--- Supplied material ---

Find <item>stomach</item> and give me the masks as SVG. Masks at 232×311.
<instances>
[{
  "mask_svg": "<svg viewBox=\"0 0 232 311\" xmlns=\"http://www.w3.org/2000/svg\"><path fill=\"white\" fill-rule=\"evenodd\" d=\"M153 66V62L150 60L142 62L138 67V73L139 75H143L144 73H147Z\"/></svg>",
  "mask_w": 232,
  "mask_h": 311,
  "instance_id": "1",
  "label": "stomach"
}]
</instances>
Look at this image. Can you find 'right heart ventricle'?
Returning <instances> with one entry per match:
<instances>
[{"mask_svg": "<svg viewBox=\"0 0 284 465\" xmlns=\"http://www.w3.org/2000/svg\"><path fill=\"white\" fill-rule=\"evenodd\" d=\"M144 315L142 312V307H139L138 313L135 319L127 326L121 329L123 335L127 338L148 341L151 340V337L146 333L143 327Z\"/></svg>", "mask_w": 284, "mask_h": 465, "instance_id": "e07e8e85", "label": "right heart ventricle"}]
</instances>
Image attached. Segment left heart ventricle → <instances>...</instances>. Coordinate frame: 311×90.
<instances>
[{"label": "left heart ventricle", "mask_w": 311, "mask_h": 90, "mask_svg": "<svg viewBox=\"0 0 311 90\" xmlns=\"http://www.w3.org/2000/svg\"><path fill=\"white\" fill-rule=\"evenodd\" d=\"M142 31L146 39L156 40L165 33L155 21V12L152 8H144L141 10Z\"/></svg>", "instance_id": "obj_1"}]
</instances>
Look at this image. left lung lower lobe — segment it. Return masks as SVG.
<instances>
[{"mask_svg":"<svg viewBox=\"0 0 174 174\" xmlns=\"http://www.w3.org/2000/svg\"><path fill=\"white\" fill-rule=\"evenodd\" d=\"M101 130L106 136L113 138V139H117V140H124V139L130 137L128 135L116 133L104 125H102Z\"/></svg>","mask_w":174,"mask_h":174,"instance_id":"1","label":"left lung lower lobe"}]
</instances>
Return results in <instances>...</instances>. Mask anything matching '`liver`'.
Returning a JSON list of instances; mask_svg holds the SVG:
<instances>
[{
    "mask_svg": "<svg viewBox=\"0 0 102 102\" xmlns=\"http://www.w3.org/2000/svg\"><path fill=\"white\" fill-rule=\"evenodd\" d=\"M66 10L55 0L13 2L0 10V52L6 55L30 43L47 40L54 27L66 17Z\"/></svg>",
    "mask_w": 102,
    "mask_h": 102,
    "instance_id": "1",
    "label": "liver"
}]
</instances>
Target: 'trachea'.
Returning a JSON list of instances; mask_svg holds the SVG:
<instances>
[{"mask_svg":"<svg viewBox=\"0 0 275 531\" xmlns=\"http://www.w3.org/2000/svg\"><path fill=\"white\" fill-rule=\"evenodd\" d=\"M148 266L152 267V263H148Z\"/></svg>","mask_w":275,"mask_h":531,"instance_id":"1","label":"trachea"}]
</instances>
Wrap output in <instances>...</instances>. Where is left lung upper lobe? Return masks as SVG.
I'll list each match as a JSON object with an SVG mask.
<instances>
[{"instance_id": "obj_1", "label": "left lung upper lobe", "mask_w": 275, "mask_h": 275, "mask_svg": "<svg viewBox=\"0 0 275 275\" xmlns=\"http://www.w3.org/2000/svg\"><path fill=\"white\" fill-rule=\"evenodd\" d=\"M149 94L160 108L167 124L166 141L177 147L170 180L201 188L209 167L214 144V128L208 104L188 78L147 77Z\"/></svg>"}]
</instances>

---

**Work order:** Take the entries above and transcribe them exactly.

**Response area:**
Find <item>stomach</item> and give me the masks as SVG. Masks at 232×311.
<instances>
[{
  "mask_svg": "<svg viewBox=\"0 0 232 311\" xmlns=\"http://www.w3.org/2000/svg\"><path fill=\"white\" fill-rule=\"evenodd\" d=\"M153 66V62L150 60L142 62L138 67V73L139 75H143L144 73H147Z\"/></svg>",
  "mask_w": 232,
  "mask_h": 311,
  "instance_id": "1",
  "label": "stomach"
}]
</instances>
Look at this image. Can you find 'right heart ventricle'?
Returning <instances> with one entry per match:
<instances>
[{"mask_svg": "<svg viewBox=\"0 0 284 465\" xmlns=\"http://www.w3.org/2000/svg\"><path fill=\"white\" fill-rule=\"evenodd\" d=\"M144 315L142 312V307H139L138 313L135 319L127 326L121 329L123 335L127 338L148 341L151 340V337L146 333L143 327Z\"/></svg>", "mask_w": 284, "mask_h": 465, "instance_id": "e07e8e85", "label": "right heart ventricle"}]
</instances>
Image attached. Segment left heart ventricle → <instances>...</instances>. Coordinate frame: 311×90.
<instances>
[{"label": "left heart ventricle", "mask_w": 311, "mask_h": 90, "mask_svg": "<svg viewBox=\"0 0 311 90\" xmlns=\"http://www.w3.org/2000/svg\"><path fill=\"white\" fill-rule=\"evenodd\" d=\"M142 31L146 39L156 40L165 33L155 21V12L152 8H144L141 10Z\"/></svg>", "instance_id": "obj_1"}]
</instances>
Look at this image. left lung lower lobe — segment it. Return masks as SVG.
<instances>
[{"mask_svg":"<svg viewBox=\"0 0 174 174\" xmlns=\"http://www.w3.org/2000/svg\"><path fill=\"white\" fill-rule=\"evenodd\" d=\"M101 130L106 136L113 138V139H117V140H124V139L130 137L128 135L116 133L104 125H102Z\"/></svg>","mask_w":174,"mask_h":174,"instance_id":"1","label":"left lung lower lobe"}]
</instances>
Return results in <instances>...</instances>. Mask anything matching '`liver`'.
Returning a JSON list of instances; mask_svg holds the SVG:
<instances>
[{
    "mask_svg": "<svg viewBox=\"0 0 102 102\" xmlns=\"http://www.w3.org/2000/svg\"><path fill=\"white\" fill-rule=\"evenodd\" d=\"M66 10L55 0L13 2L0 10V52L6 55L30 43L47 40L54 27L66 17Z\"/></svg>",
    "mask_w": 102,
    "mask_h": 102,
    "instance_id": "1",
    "label": "liver"
}]
</instances>
Target: 'trachea'.
Returning a JSON list of instances; mask_svg holds the SVG:
<instances>
[{"mask_svg":"<svg viewBox=\"0 0 275 531\" xmlns=\"http://www.w3.org/2000/svg\"><path fill=\"white\" fill-rule=\"evenodd\" d=\"M148 266L152 267V263H148Z\"/></svg>","mask_w":275,"mask_h":531,"instance_id":"1","label":"trachea"}]
</instances>
Wrap output in <instances>...</instances>. Where is left lung upper lobe? Return masks as SVG.
I'll list each match as a JSON object with an SVG mask.
<instances>
[{"instance_id": "obj_1", "label": "left lung upper lobe", "mask_w": 275, "mask_h": 275, "mask_svg": "<svg viewBox=\"0 0 275 275\" xmlns=\"http://www.w3.org/2000/svg\"><path fill=\"white\" fill-rule=\"evenodd\" d=\"M149 94L160 108L167 124L166 141L177 147L170 180L201 188L209 167L214 144V128L208 104L188 78L147 77Z\"/></svg>"}]
</instances>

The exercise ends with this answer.